The situation is quite pressing. Available data and information suggest that a substantial segment of elderly people in Hong Kong are below or just above the poverty line. Among the middle-aged, those who are lower-skilled and have more modest incomes are likely to struggle to deal with rising costs of living when they get older or retire. If the authorities create a more integrated, comprehensive, and sustainable pension system, this could be a big help. For example, the authorities could introduce a universal, contributory “pillar one” public pension scheme to serve as the backbone of Hong Kong’s safety net for protecting the elderly. The most useful elements of existing social welfare programs could be consolidated and adjusted to become more targeted to focus on other vulnerable groups. The Mandatory Provident Fund scheme could be strengthened by expanding its coverage, increasing contribution rates and replacement rates, and relaxing its investment restrictions.

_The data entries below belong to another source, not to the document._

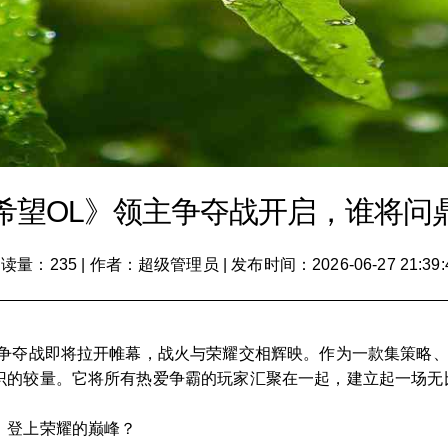
希望OL》领主争夺战开启，谁将问
读量：235
|
作者：超级管理员
|
发布时间：2026-06-27 21:39:
主争夺战即将拉开帷幕，战火与荣耀交相辉映。作为一款集策略
识的较量。它将所有热爱争霸的玩家汇聚在一起，建立起一场无
，登上荣耀的巅峰？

Looking to the future, there is a compelling case for the government to tackle the complex challenges proactively, allow Hong Kong to develop further as a free-market economy, and shape a social consensus on the city’s long-term fiscal policy for strengthening the socioeconomic compact. Hong Kong is a mature economy growing at a much slower pace than in the early years. Therefore, every bit of growth and job creation matters; every possibility to accumulate fiscal resources and financial buffers matters. As the city addresses multiple challenges, mainland China’s economic growth may also trend down gradually, while U.S.-China tensions will continue for decades − with Hong Kong in the crossfire.
In Hong Kong’s great success story, there is much to retain and further strengthen – a determination to keep macroeconomic fundamentals sound, a well-capitalized and innovative financial sector, consistent fiscal prudence, and a strong embrace of globalization. At the same time, if the government does more to tackle the several socio-economic issues that cannot be solved optimally by the free market, then Hong Kong will enjoy more inclusive growth and resilience for many years to come. If that happens, Hong Kong people can look to the future with renewed confidence and optimism.